Sunarto menjelaskan, AB terjerat kasus dugaan tindak pidana korupsi terkait pemberian Kredit Modal Kerja Konstruksi (KMKK) oleh pihak bank kepada debitur dari grup perusahaan, yang menggunakan surat kontrak atau Surat Perintah Kerja (SPK) tidak sah atau fiktif.

Hal itu sesuai Laporan Polisi (LP) dengan Nomor: LP/A/498/XII/2021/SPKT/RIAU, tertanggal 9 Desember 2021, yang kemudian diterbitkan Surat Perintah Penyidikan oleh Ditreskrimsus Polda Riau pada 13 Des 2021.

"Selanjutnya penyidik telah menerbitkan Surat Pemberitahuan Dimulainya Penyidikan (SPDP), dan juga diterbitkan Surat Pemberitahuan Penetapan Tersangka (SPPT) pada 4 April 2022 yang lalu," kata Sunarto kepada awak media melalui keterangan tertulis, Rabu (20/4/2022).

Ia menyebut, rentang waktu kejadian itu lebih kurang selama setahun, yaitu antara tanggal 18 Februari 2015 sampai dengan 18 Februari 2016.

Tersangka AB sendiri selaku pihak wiraswasta yang mengelola CV PGR, CV PB, CV HK dan CV PW.

Pada 18-23 Februari 2015, AB mengajukan permohonan kepada pihak bank untuk mendapatkan fasilitas KMKK di salah satu bank BUMD cabang Pekanbaru.

Dalam melakukan pencairan kredit tersebut, CV PB dan CV PGR diduga menggunakan SPK fiktif atas kegiatan pekerjaan yang dilaksanakan di Kantor DPRD Provinsi Riau dan Dinas Pendidikan (Disdik) Kabupaten Kuantan Singgingi (Kuansing), Riau.

Pencairan KMKK tersebut masuk ke rekening giro CV PB dan CV PGR.

"Karena menggunakan SPK tidak sah atau fiktif, mengakibatkan kredit macet CV PGR dan CV PB di bank BUMD cabang Pekanbaru (tidak ada sumber pengembalian dana)," kata Sunarto.

Selain menetapkan seorang debitur jadi tersangka, kata Sunarto, penyidik juga memeriksa saksi sebanyak 25 orang.

Di antaranya, 15 saksi dari pihak bank BUMD, empat orang saksi dari kontraktor sah, tiga saksi dari pihak Sekretaris Dewan, satu saksi dari Disdik Kuansing, lima saksi dari pihak yang melalukan penarikan atau pencairan cek, serta saksi ahli sebanyak tiga orang.

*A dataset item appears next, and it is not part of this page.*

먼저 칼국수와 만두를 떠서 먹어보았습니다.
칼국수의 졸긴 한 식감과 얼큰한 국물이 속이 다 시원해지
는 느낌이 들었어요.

Sedangkan jumlah kerugian dari perkara tersebut, berdasarkan laporan hasil audit perhitungan kerugian keuangan negara, sebesar Rp 7,2 miliar.

Penyidik kepolisian menyita sejumlah barang bukti, di antaranya, satu bundel fotokopi dokumen yang dilegalisir sesuai aslinya pengajuan fasilitas KMKK Standby Loan sebesar Rp 3,8 miliar dari CV PGR beserta lampiran akta perusahaan CV PGR.

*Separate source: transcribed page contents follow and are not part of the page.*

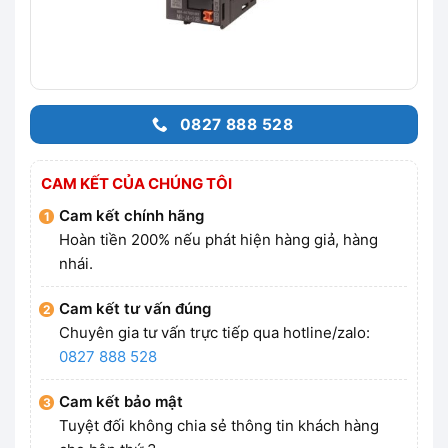
0827 888 528
CAM KẾT CỦA CHÚNG TÔI
Cam kết chính hãng
Hoàn tiền 200% nếu phát hiện hàng giả, hàng
nhái.
Cam kết tư vấn đúng
Chuyên gia tư vấn trực tiếp qua hotline/zalo:
0827 888 528
Cam kết bảo mật
Tuyệt đối không chia sẻ thông tin khách hàng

Berikutnya, satu bundel fotokopi dokumen yang dilegalisir sesuai aslinya pengajuan fasilitas KMKK Standby Loan sebesar Rp 3 miliar dari CV PB beserta akta perusahaan CV PB, 16 SPK fiktif yang digunakan untuk pengajuan fasilitas KMKK Standby Loan ke bank BUMD cabang Pekanbaru.

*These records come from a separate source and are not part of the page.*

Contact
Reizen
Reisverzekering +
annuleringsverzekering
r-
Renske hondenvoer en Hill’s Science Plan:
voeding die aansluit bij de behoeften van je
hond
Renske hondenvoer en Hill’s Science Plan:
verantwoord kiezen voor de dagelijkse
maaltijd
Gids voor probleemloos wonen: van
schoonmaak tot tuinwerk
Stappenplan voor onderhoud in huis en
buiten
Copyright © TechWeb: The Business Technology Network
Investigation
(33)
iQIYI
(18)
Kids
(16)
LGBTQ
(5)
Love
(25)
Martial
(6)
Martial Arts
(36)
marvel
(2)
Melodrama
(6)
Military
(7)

"Modusnya menjadi jelas, yakni mendapatkan fasilitas Kredit Modal Kerja Kontruksi menggunakan Surat Perintah Kerja fiktif. Sehingga, dana yang seharusnya menjadi sumber pengembalian kepada pihak bank tersebut tidak ada," ungkap Sunarto.

Ia menambahkan, tersangka AB dijerat dengan Pasal 2 Ayat (1) UU Nomor 31 Tahun 1999 sebagaimana telah diubah dengan UU Nomor 20 Tahun 2001 tentang Perubahan Atas UU RI No 31 Tahun 1999 tentang Pemberantasan Korupsi.

"Ancaman hukumannya maksimal seumur hidup dan minimal 4 tahun penjara dan dengan paling banyak Rp 1 miliar dan paling sedikit Rp 200 juta," tutup Sunarto.